To visualize the legs in three dimensions, open the RGB stack in an appropriate 3D software program. In the popup dialogue window, select all of the channels in the mode conversion section and enter the size of a voxel obtained from the previous analysis. In the channel one module, right click and select Display and Volren.

Then left click on the Volren module. In the Properties section, left click on Advanced and select DDR. Then adjust the gamma value to see the cuticle background.

In the channel two module, right click and select Display Volren. Then left click on the Volren module, Edit and select volrenGreen.col. Using this procedure, the signal from the cuticle can be combined with the GFP signal to identify the positioning of the axons within the legs.
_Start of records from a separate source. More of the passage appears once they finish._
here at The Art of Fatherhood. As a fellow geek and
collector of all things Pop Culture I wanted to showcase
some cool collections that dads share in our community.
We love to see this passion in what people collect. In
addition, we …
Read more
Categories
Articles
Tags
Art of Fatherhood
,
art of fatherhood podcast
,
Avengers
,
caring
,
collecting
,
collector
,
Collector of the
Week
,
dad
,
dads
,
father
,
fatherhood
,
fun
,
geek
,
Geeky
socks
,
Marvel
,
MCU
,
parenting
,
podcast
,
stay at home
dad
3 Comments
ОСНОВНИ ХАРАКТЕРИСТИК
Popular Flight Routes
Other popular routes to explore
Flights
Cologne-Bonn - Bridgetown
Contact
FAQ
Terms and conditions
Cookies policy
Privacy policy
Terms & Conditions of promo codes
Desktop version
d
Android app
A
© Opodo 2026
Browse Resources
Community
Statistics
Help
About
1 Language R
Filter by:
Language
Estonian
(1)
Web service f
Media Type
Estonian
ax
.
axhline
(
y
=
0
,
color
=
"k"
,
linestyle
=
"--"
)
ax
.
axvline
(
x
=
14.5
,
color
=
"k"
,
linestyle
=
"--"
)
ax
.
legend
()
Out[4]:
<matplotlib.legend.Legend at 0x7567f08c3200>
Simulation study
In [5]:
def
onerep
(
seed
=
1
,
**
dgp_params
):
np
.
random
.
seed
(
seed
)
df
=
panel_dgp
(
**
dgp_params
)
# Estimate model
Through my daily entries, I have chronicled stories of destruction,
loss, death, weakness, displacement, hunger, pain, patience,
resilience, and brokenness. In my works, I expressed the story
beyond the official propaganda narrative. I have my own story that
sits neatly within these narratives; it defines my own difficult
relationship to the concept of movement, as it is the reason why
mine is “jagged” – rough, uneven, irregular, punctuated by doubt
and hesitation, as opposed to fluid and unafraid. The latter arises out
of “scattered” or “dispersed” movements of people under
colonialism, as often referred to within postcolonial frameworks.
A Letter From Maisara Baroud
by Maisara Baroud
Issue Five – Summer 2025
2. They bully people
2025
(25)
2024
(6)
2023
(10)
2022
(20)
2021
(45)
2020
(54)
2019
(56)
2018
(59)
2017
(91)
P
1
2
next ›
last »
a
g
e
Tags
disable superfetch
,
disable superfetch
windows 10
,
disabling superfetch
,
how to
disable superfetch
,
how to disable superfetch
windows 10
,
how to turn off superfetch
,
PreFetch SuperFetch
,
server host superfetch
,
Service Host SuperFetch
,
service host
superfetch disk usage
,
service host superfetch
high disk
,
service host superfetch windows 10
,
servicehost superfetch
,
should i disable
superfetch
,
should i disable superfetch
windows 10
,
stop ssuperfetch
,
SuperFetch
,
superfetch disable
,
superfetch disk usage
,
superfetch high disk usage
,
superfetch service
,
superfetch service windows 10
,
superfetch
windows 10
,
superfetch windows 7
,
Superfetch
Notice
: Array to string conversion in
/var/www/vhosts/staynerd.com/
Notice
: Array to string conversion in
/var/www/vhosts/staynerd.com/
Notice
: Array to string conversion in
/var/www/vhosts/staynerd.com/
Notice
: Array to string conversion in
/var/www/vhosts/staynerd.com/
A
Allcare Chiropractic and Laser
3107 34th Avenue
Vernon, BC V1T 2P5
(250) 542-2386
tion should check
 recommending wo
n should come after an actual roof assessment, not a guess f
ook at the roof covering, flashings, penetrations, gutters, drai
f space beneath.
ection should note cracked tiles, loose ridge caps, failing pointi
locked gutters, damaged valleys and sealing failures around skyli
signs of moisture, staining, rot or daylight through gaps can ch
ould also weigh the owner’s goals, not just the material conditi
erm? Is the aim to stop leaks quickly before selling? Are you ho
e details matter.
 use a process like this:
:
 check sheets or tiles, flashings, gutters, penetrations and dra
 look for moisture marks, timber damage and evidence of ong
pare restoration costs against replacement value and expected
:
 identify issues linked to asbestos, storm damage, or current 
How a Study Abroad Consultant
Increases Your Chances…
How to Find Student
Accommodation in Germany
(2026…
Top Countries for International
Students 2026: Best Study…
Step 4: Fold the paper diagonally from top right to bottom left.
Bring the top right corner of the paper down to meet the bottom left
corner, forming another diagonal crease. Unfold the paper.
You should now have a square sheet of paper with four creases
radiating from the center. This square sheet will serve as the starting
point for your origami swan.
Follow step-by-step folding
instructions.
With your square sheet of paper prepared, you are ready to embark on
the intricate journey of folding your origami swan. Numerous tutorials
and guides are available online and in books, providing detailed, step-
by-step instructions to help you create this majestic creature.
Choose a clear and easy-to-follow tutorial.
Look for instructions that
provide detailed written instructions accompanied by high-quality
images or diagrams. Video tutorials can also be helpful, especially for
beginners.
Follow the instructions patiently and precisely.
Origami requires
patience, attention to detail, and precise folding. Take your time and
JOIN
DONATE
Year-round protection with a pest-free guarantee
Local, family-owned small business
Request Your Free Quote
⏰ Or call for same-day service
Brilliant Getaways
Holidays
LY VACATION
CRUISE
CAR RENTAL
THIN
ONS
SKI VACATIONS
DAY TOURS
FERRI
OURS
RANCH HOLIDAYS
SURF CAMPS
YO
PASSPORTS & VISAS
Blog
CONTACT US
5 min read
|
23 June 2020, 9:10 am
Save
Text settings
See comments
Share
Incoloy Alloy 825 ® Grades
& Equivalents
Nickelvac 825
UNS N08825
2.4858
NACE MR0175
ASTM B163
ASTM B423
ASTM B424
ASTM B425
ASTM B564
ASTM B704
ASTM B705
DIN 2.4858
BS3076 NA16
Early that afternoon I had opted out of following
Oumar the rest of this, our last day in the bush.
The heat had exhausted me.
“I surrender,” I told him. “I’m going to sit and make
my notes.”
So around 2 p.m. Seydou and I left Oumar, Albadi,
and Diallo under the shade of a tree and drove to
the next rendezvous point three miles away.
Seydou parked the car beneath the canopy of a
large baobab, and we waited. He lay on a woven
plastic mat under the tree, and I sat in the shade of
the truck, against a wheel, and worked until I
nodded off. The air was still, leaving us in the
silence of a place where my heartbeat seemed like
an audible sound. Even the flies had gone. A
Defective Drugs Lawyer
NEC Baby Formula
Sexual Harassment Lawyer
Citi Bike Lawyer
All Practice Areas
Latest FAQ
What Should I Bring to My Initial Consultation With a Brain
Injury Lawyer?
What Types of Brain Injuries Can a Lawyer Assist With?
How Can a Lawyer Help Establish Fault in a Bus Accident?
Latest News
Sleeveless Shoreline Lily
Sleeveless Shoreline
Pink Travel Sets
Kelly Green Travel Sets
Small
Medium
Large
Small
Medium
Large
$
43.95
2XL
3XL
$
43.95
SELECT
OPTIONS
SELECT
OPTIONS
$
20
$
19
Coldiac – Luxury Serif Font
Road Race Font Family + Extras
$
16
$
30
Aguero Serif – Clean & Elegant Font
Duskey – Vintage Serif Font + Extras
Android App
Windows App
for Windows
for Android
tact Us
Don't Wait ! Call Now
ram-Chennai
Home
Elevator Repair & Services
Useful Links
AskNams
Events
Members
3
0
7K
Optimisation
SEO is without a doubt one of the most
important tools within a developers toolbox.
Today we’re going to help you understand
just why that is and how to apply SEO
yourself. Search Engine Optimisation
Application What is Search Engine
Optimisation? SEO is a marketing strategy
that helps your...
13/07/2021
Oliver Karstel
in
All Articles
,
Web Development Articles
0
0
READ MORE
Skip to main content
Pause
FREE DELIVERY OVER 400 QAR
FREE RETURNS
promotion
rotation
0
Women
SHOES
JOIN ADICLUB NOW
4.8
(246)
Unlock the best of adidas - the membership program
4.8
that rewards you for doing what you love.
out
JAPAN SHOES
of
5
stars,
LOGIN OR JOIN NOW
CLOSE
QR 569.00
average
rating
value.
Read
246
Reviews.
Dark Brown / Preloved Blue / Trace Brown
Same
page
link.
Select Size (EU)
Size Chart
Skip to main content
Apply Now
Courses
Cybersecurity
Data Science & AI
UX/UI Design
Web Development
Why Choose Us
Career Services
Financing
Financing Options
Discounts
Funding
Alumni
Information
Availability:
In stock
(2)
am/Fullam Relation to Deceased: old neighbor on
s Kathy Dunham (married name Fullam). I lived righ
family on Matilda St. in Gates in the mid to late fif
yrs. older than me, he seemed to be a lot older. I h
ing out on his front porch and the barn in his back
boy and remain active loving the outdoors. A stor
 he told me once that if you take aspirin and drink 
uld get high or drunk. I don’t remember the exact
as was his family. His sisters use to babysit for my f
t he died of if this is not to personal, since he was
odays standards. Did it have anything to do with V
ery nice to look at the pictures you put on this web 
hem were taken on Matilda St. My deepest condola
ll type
It is critically important to obtain well-fixed legs. In properly fixed legs, the internal structures within the legs are of a uniform color and the tracheas, which are dark, are visible. In poorly fixed legs, dark material is present in the tarsus and tibia and the tracheal system is not clearly visible in the femur and coxa.

The procedure we described here overcomes the challenge of detecting fluorescent expression in motor neuron axons through a thick and auto fluorescent cuticle with high resolution. So the clean and detailed fluorescent signal obtained allow us to visualize and quantitate the three-dimensional feature of the axon arbors using 3D imaging programs. So this technique will allow us to use adult Drosophila as a model not only to study the development of motor neuron, but also to study, to understand the impact of degenerative disease such as ERAS on the locomotor system integrated.